**Directions:**
Could the entries below be transcribed word for word, with the pictures omitted?

**Extracted material:**
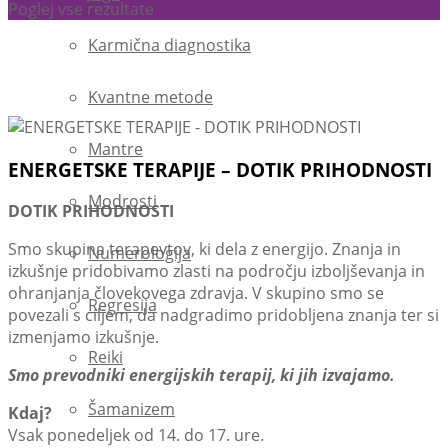
Poglej vse rezultate
Karmična diagnostika
Kvantne metode
Mantre
ENERGETSKE TERAPIJE – DOTIK PRIHODNOSTI
Modrosti
DOTIK PRIHODNOSTI
Smo skupina terapevtov, ki dela z energijo. Znanja in
Numerologija
izkušnje pridobivamo zlasti na področju izboljševanja in
ohranjanja človekovega zdravja. V skupino smo se
Regresija
povezali s ciljem, da nadgradimo pridobljena znanja ter si
izmenjamo izkušnje.
Reiki
Smo prevodniki energijskih terapij, ki jih izvajamo.
Šamanizem
Kdaj?
Vsak ponedeljek od 14. do 17. ure.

**Final answer:**
Poglej vse rezultate
Karmična diagnostika
Kvantne metode
Mantre
ENERGETSKE TERAPIJE – DOTIK PRIHODNOSTI
Modrosti
DOTIK PRIHODNOSTI
Smo skupina terapevtov, ki dela z energijo. Znanja in
Numerologija
izkušnje pridobivamo zlasti na področju izboljševanja in
ohranjanja človekovega zdravja. V skupino smo se
Regresija
povezali s ciljem, da nadgradimo pridobljena znanja ter si
izmenjamo izkušnje.
Reiki
Smo prevodniki energijskih terapij, ki jih izvajamo.
Šamanizem
Kdaj?
Vsak ponedeljek od 14. do 17. ure.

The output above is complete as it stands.